2022 was a monumental year in GenerativeAI space and 2023 is seeing no slow down. This has especially been true for text generation with Large Language Models (LLMs). While LLMs have been in making for a while, remember the open-sourced GPT-2?, OpenAI changed the game by making LLM accessible. They brought them within reach for many companies by providing the simple API layer and made it mainstream with their ChatGPT interface. With this accessibility came the question: how to effectively apply LLM in enterprise use cases.
One of the powerful aspects of LLM is that it can produce human-like text. Many companies are looking to use their output for use cases like content generation, chatbots, support email response etc. At the same time the output of a LLM highly depends on the quality of the prompt it receives. To help with this, the word “Prompt Engineering” has gained a lot of traction in recent times. Prompt engineering aims to improve the quality of the prompt by including contextual information, example responses, tailoring tone and providing structure for the expected response. While prompt engineering touches many areas, providing contextual information is one of the more critical and dynamic parts of the process. This is where VectorDB can be effective.
As the name suggests, VectorDB stores the unstructured data like text, images etc. as embeddings. For a crash course in embedding, see this helpful video lesson. VectorDB makes it easier to perform semantic searches at large scale using these embeddings. There are many VectorDB solutions in the market. Some are vendor solutions like Pinecone, ES8+ (purists may claim it as not a VectorDB, but it provides many solid features) etc. Others are built on open-source tech such as Weaviate, Milvus, Qdrant etc. Selecting the right VectorDB for your company is a topic on its own. Assuming you have chosen and operationalized one, the following steps can then be applied to combine the power of Vector DB + LLM when solving for use cases like Chatbots, responding to support queries or anywhere that requires finding contextual information
Build and Store the Embeddings
This step requires creating embeddings of any information that can assist in building the context in the prompt to LLM. For example, things like support playbooks, public documents, past customer tickets etc. all can be used in answering an incoming support query. Thanks to the Open Source community and HuggingFace finding a model to build embedding is within reach. For example, see SentenceTransformers for text and image embedding. Save these embeddings in your choice of VectorDB. OpenAI has also made embedding available through their APIs if you don’t have infrastructure built to host your own.
Search Relevant Context
In this step, create embedding of the incoming query and search the vectorDB for relevant content.

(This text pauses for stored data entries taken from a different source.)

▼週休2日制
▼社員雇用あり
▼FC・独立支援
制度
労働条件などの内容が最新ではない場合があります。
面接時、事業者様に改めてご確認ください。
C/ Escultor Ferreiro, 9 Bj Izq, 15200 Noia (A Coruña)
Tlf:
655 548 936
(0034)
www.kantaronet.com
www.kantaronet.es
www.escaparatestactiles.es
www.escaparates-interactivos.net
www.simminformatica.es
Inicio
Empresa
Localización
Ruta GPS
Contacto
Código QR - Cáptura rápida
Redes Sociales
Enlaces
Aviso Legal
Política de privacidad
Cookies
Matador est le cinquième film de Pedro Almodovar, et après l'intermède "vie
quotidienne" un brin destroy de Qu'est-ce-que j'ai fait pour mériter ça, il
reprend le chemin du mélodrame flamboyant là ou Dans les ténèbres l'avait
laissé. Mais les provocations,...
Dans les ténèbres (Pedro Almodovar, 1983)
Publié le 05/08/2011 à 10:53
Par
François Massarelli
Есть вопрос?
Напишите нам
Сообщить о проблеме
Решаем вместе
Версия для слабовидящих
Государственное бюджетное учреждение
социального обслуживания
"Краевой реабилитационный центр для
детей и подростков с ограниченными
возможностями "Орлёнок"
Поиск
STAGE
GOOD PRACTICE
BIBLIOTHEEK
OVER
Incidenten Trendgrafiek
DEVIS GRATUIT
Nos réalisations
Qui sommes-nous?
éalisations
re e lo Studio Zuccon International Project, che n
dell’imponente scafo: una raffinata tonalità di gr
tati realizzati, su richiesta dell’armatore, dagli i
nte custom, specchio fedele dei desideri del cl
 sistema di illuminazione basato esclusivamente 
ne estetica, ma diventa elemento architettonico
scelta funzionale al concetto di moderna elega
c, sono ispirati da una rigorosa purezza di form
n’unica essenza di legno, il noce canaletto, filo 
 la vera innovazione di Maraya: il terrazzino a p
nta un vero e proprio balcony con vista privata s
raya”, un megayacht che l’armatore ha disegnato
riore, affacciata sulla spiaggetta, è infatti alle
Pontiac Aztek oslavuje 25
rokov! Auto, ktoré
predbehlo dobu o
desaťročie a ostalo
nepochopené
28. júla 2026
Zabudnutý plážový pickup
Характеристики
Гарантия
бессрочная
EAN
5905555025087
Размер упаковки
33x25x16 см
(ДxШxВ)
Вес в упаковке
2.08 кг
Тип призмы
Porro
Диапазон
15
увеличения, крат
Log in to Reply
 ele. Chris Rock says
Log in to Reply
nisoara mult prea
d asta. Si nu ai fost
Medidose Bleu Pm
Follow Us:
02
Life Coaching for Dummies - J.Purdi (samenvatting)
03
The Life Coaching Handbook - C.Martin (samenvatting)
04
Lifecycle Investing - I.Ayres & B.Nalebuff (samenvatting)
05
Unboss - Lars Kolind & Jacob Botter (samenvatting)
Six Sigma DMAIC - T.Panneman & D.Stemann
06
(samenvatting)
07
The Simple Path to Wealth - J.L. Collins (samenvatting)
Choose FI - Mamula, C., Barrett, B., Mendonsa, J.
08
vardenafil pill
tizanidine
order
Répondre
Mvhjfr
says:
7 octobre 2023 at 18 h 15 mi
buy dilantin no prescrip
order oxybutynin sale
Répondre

Build prompt, query LLM and present answer
Using the contextual information found in the above step, build the LLM prompt and query LLM. Lastly, structure and present the answer. To make the loop continuous, you can also save the answer embedding back in VectorDB, especially if you get human reinforcement that it was a helpful answer. This way next time, your answer can even be more
Goes without saying, operationalizing and testing each of these steps will require some engineering effort. On the other hand, it can reduce the need for fine tuning a LLM while increasing its output effectiveness, and potentially constraining the hallucination. GenerativeAI when applied right can help companies be more efficient. VectorDB combined with Generative models takes this many steps further.